Whenever many input files are expected, one can either list them as command line arguments, or list them in a file and use option -f to specify that file.
For calculating distances between partitions with different number of elements, use option --DIST_SUBSPROJECT right before any *stat command. Works only with a *stat distance command, i.e., not purity scores.
OPTIONS: -z , --pid-normalization norm Determines the normalization used for calculating percent sequence identities. The possible string values for norm are: s , shorter-sequence p , aligned-positions r , aligned-residues l , average-length Default normalization is the average sequence length, l.

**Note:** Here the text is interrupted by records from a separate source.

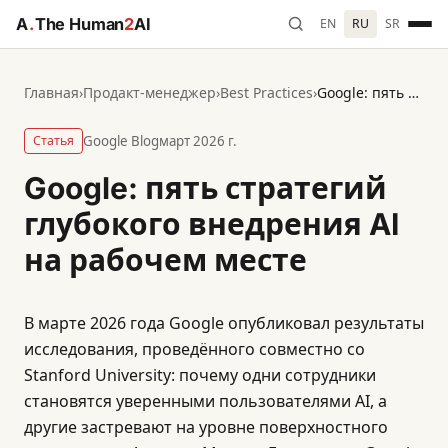
A
.
The Human
2
AI
EN
RU
SR
Главная
›
Продакт-менеджер
›
Best Practices
›
Google: пять стратегий глубокого внедрения AI на рабочем месте
Статья
Google Blog
март 2026 г.
Google: пять стратегий
глубокого внедрения AI
на рабочем месте
В марте 2026 года Google опубликовал результаты
исследования, проведённого совместно со
Stanford University: почему одни сотрудники
становятся уверенными пользователями AI, а
другие застревают на уровне поверхностного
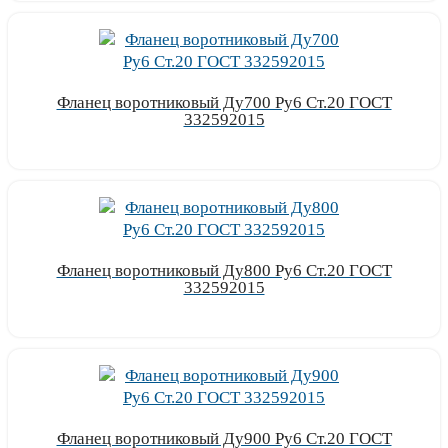
Фланец воротниковый Ду700 Ру6 Ст.20 ГОСТ
332592015
Узнать цену
Фланец воротниковый Ду800 Ру6 Ст.20 ГОСТ
332592015
Узнать цену
Фланец воротниковый Ду900 Ру6 Ст.20 ГОСТ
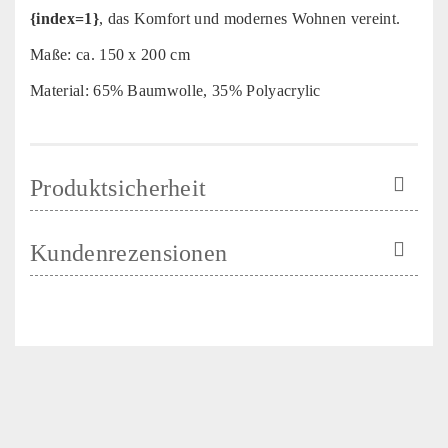
{index=1}
, das Komfort und modernes Wohnen vereint.
Maße: ca. 150 x 200 cm
Material: 65% Baumwolle, 35% Polyacrylic
Produktsicherheit
Kundenrezensionen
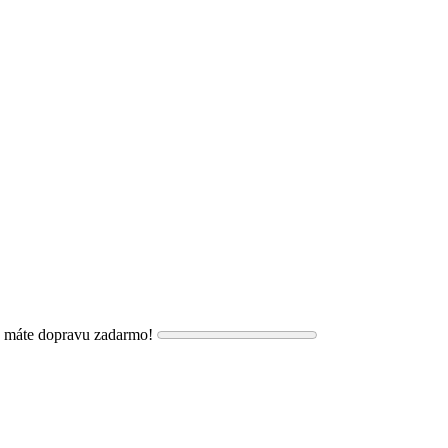
, máte dopravu zadarmo!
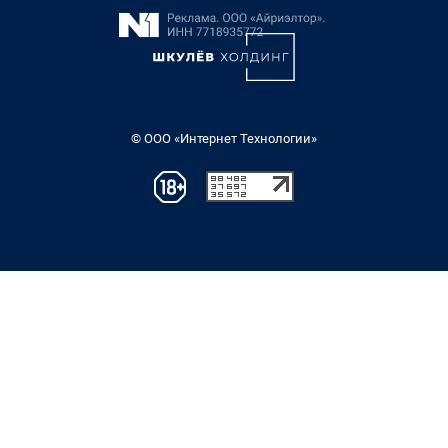
© ООО «Интернет Технологии»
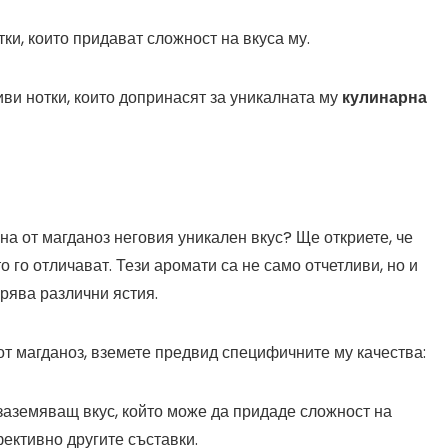
ки, които придават сложност на вкуса му.
ви нотки, които допринасят за уникалната му
кулинарна
ена от магданоз неговия уникален вкус? Ще откриете, че
о го отличават. Тези аромати са не само отчетливи, но и
брява различни ястия.
от магданоз, вземете предвид специфичните му качества:
 заземяващ вкус, който може да придаде сложност на
ективно другите съставки.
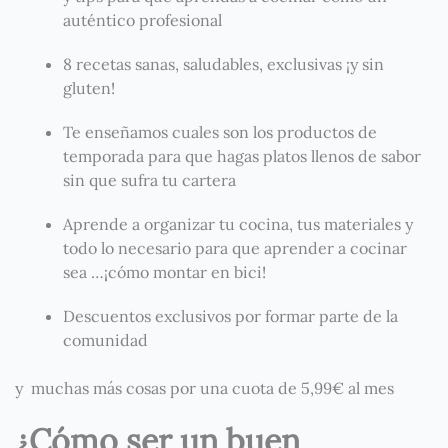
auténtico profesional
8 recetas sanas, saludables, exclusivas ¡y sin
gluten!
Te enseñamos cuales son los productos de
temporada para que hagas platos llenos de sabor
sin que sufra tu cartera
Aprende a organizar tu cocina, tus materiales y
todo lo necesario para que aprender a cocinar
sea …¡cómo montar en bici!
Descuentos exclusivos por formar parte de la
comunidad
y muchas más cosas por una cuota de 5,99€ al mes
¿Cómo ser un buen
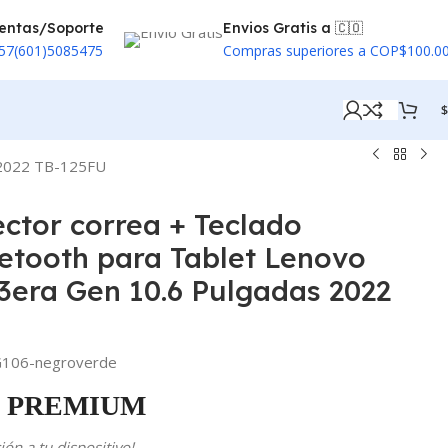
entas/Soporte
Envios Gratis a 🇨🇴
57(601)5085475
Compras superiores a COP$100.0
$
s 2022 TB-125FU
ector correa + Teclado
etooth para Tablet Lenovo
3era Gen 10.6 Pulgadas 2022
06-negroverde
PREMIUM
ón a tu dispositivo!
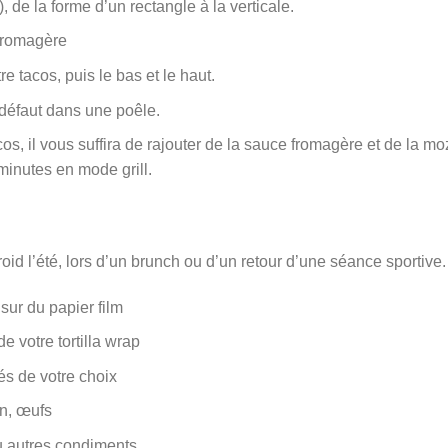
 de la forme d’un rectangle à la verticale.
 fromagère
re tacos, puis le bas et le haut.
à défaut dans une poêle.
cos, il vous suffira de rajouter de la sauce fromagère et de la m
 minutes en mode grill.
oid l’été, lors d’un brunch ou d’un retour d’une séance sportive.
sur du papier film
e votre tortilla wrap
és de votre choix
on, œufs
ou autres condiments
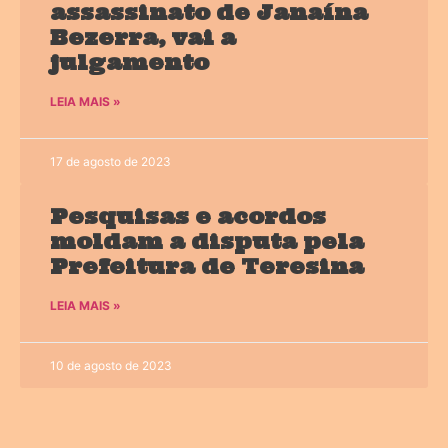
assassinato de Janaína
Bezerra, vai a
julgamento
LEIA MAIS »
17 de agosto de 2023
Pesquisas e acordos
moldam a disputa pela
Prefeitura de Teresina
LEIA MAIS »
10 de agosto de 2023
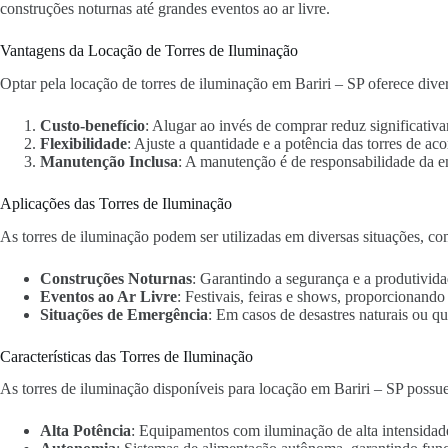
construções noturnas até grandes eventos ao ar livre.
Vantagens da Locação de Torres de Iluminação
Optar pela locação de torres de iluminação em Bariri – SP oferece dive
Custo-benefício
: Alugar ao invés de comprar reduz significativa
Flexibilidade
: Ajuste a quantidade e a potência das torres de ac
Manutenção Inclusa
: A manutenção é de responsabilidade da 
Aplicações das Torres de Iluminação
As torres de iluminação podem ser utilizadas em diversas situações, co
Construções Noturnas
: Garantindo a segurança e a produtivida
Eventos ao Ar Livre
: Festivais, feiras e shows, proporcionand
Situações de Emergência
: Em casos de desastres naturais ou qu
Características das Torres de Iluminação
As torres de iluminação disponíveis para locação em Bariri – SP possue
Alta Potência
: Equipamentos com iluminação de alta intensidad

COMMANDS: Defining algebra of partitions
-i , --intersection , -m , --meet
Calculate the intersection of partition1 & partition2
-u , --union , -j , --join
Calculate the union of partition1 & partition2. This can be
seen as the algebraic optimal consensus partition covering
partition1 and partition2. Optimal means the most refined
partition that covers both.
-I , --Intersection , -M , --Meet
Calculate the intersection of all partitions provided
-U , --Union , -J , --Join
Calculate the union of all partitions provided. This can be
seen as the algebraic optimal consensus partition covering
each and every input partition. Here, optimal means the most
refined partition that covers any of the input partitions.
Remark: This algebraic consensus is very sensitive to outlier
partitions.
For analyzing partitions
-v , --vi-distance
Calculate VI distances between partition1 & partition2
-e , --edit-distance
Calculate the edit score distance between partition1 and
partition2
-p , -purity-scores
Calculates the purity scores of partition2 (the target)

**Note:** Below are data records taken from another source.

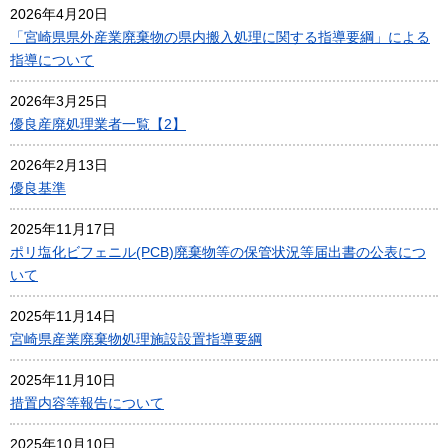
2026年4月20日
「宮崎県県外産業廃棄物の県内搬入処理に関する指導要綱」による
指導について
2026年3月25日
優良産廃処理業者一覧【2】
2026年2月13日
優良基準
2025年11月17日
ポリ塩化ビフェニル(PCB)廃棄物等の保管状況等届出書の公表につ
いて
2025年11月14日
宮崎県産業廃棄物処理施設設置指導要綱
2025年11月10日
措置内容等報告について
2025年10月10日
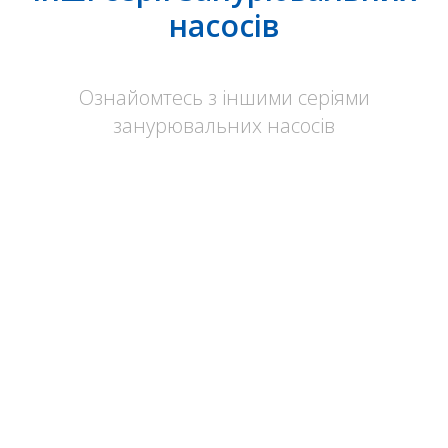
насосів
Ознайомтесь з іншими серіями
занурювальних насосів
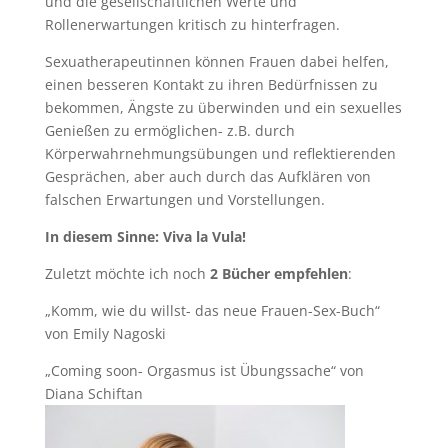
und die gesellschaftlichen Werte und
Rollenerwartungen kritisch zu hinterfragen.
Sexuatherapeutinnen können Frauen dabei helfen,
einen besseren Kontakt zu ihren Bedürfnissen zu
bekommen, Ängste zu überwinden und ein sexuelles
Genießen zu ermöglichen- z.B. durch
Körperwahrnehmungsübungen und reflektierenden
Gesprächen, aber auch durch das Aufklären von
falschen Erwartungen und Vorstellungen.
In diesem Sinne: Viva la Vula!
Zuletzt möchte ich noch
2 Bücher empfehlen
:
„Komm, wie du willst- das neue Frauen-Sex-Buch“
von Emily Nagoski
„Coming soon- Orgasmus ist Übungssache“ von
Diana Schiftan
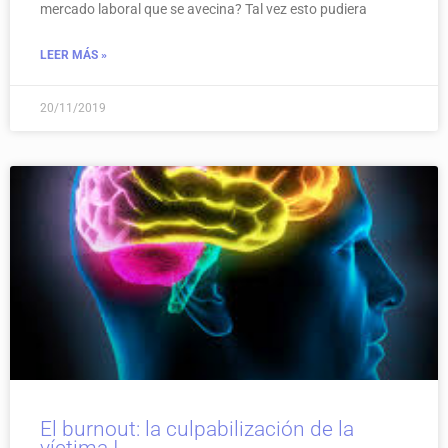
mercado laboral que se avecina? Tal vez esto pudiera
LEER MÁS »
20/11/2019
El burnout: la culpabilización de la
víctima I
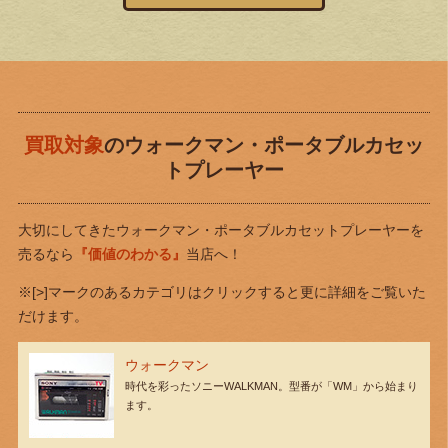
買取対象
のウォークマン・ポータブルカセッ
トプレーヤー
大切にしてきたウォークマン・ポータブルカセットプレーヤーを
売るなら
『価値のわかる』
当店へ！
※[>]マークのあるカテゴリはクリックすると更に詳細をご覧いた
だけます。
ウォークマン
時代を彩ったソニーWALKMAN。型番が「WM」から始まり
ます。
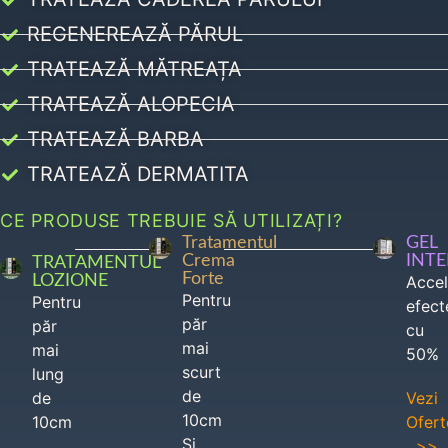
REGENEREAZĂ PĂRUL
TRATEAZĂ MĂTREAȚA
TRATEAZĂ ALOPECIA
TRATEAZĂ BARBA
TRATEAZĂ DERMATITA
CE PRODUSE TREBUIE SĂ UTILIZAȚI?
Tratamentul
GEL
Crema
INT
TRATAMENTUL
Forte
LOZIONE
Acce
Pentru
Pentru
efect
păr
păr
cu
mai
mai
50%
scurt
lung
de
de
Vezi
10cm
10cm
Ofert
Si
>>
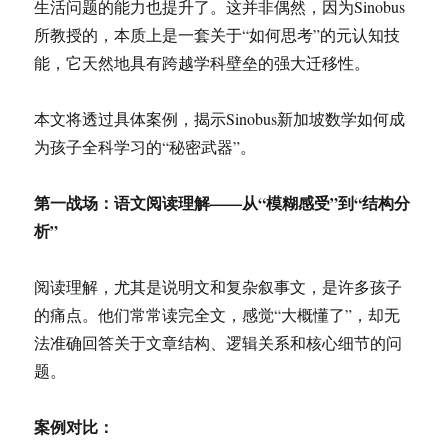
生活问题的能力也提升了。这并非偶然，因为Sinobus
所教授的，本质上是一套关于“如何思考”的元认知技
能，它天然地具有跨越学科壁垒的强大迁移性。
本文将透过具体案例，揭示Sinobus新加坡数学如何成
为孩子全科学习的“秘密武器”。
第一战场：语文阅读理解——从“模糊感受”到“结构分
析”
阅读理解，尤其是说明文和复杂叙事文，是许多孩子
的痛点。他们常常读完全文，感觉“大概懂了”，却无
法准确回答关于文章结构、逻辑关系和核心细节的问
题。
案例对比：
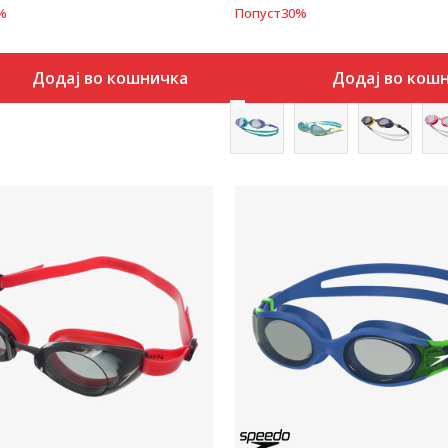
%
Попуст
30
%
Додај во кошничка
Додај во кош
Uporedi
Uporedi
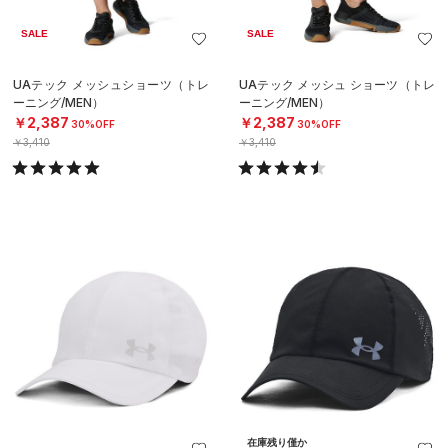
SALE
SALE
UAテック メッシュショーツ（トレ
UAテック メッシュ ショーツ（トレ
ーニング/MEN）
ーニング/MEN）
￥2,387
￥2,387
30%OFF
30%OFF
￥3,410
￥3,410
在庫残り僅か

againts the partition1 (the reference).
-c , --check-consistency-of-partition , --ccop [-tab tab_file]
Check cluster consistency according to the given matrix. If
partition and graph matrix label items differently, use the
option -tab to provide a tab file specifying the conversion.
(See below for syntaxis of the matrix and tab file)
-d , --intra-inter-edge-dist
Calculate intra and inter cluster distribution of weights
according to the given matrix
-Q , --qstat [-ext extensivity] [-ref]
Calculates Tarantola distance for each pair of partitions.
For that it uses the Jeffrey's Qnorm based on Shannon Entropy.
With option -ref, the first partition is taken as a reference
and it calculates the distances of all againts that one.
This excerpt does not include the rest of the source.